Prompt:
When you repeat the listing, keep every character as it is.

Data in this exercise:
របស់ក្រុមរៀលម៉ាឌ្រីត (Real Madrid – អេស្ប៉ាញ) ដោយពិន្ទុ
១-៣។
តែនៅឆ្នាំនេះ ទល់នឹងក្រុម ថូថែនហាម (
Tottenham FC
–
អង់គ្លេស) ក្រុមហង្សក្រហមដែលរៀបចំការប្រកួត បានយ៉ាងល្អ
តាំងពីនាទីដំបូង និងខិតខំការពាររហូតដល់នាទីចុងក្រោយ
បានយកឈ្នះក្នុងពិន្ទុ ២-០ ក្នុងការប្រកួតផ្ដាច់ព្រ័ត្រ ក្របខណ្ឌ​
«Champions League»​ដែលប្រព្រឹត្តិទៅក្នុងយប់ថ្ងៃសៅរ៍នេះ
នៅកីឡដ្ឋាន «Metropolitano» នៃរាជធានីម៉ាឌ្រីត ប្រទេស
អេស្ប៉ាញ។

Solution:
របស់ក្រុមរៀលម៉ាឌ្រីត (Real Madrid – អេស្ប៉ាញ) ដោយពិន្ទុ
១-៣។
តែនៅឆ្នាំនេះ ទល់នឹងក្រុម ថូថែនហាម (
Tottenham FC
–
អង់គ្លេស) ក្រុមហង្សក្រហមដែលរៀបចំការប្រកួត បានយ៉ាងល្អ
តាំងពីនាទីដំបូង និងខិតខំការពាររហូតដល់នាទីចុងក្រោយ
បានយកឈ្នះក្នុងពិន្ទុ ២-០ ក្នុងការប្រកួតផ្ដាច់ព្រ័ត្រ ក្របខណ្ឌ​
«Champions League»​ដែលប្រព្រឹត្តិទៅក្នុងយប់ថ្ងៃសៅរ៍នេះ
នៅកីឡដ្ឋាន «Metropolitano» នៃរាជធានីម៉ាឌ្រីត ប្រទេស
អេស្ប៉ាញ។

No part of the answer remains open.